Records from a data source

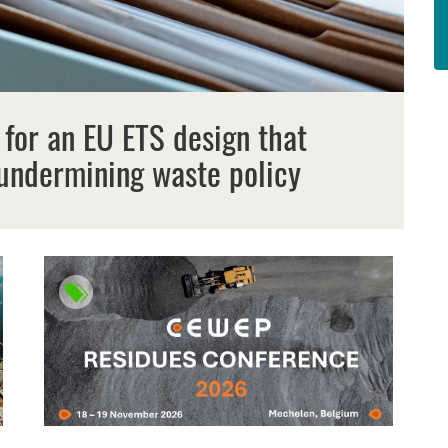
 for an EU ETS design that
undermining waste policy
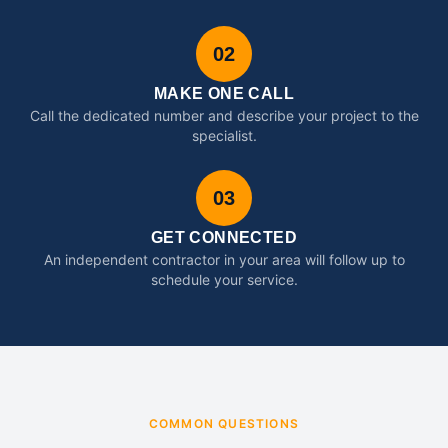
02
MAKE ONE CALL
Call the dedicated number and describe your project to the
specialist.
03
GET CONNECTED
An independent contractor in your area will follow up to
schedule your service.
COMMON QUESTIONS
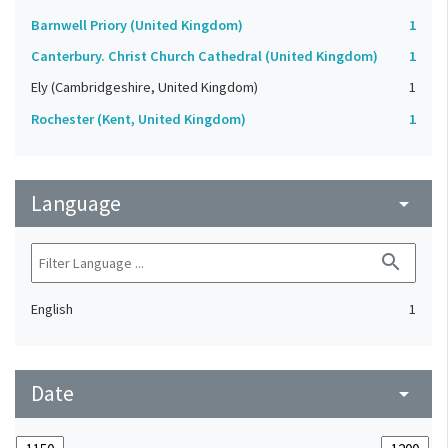
Barnwell Priory (United Kingdom)
1
Canterbury. Christ Church Cathedral (United Kingdom)
1
Ely (Cambridgeshire, United Kingdom)
1
Rochester (Kent, United Kingdom)
1
Language
arrow_drop_down
search
English
1
Date
arrow_drop_down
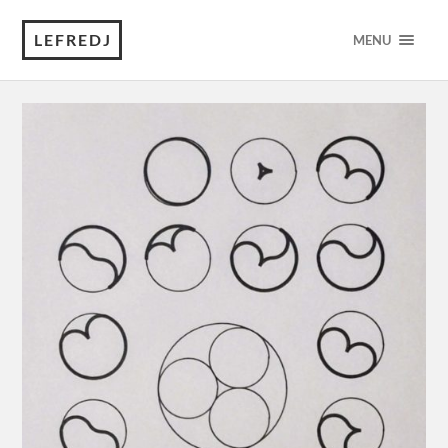
LEFREDJ
MENU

Task
Would you copy all of the data exactly? Keep the pictures out of it.

Solution for this problem
 for an EU ETS design that
undermining waste policy
02
MAKE ONE CALL
Call the dedicated number and describe your project to the
specialist.
03
GET CONNECTED
An independent contractor in your area will follow up to
schedule your service.
COMMON QUESTIONS
Barnwell Priory (United Kingdom)
1
Canterbury. Christ Church Cathedral (United Kingdom)
1
Ely (Cambridgeshire, United Kingdom)
1
Rochester (Kent, United Kingdom)
1
Language
arrow_drop_down
search
English
1
Date
arrow_drop_down
LEFREDJ
MENU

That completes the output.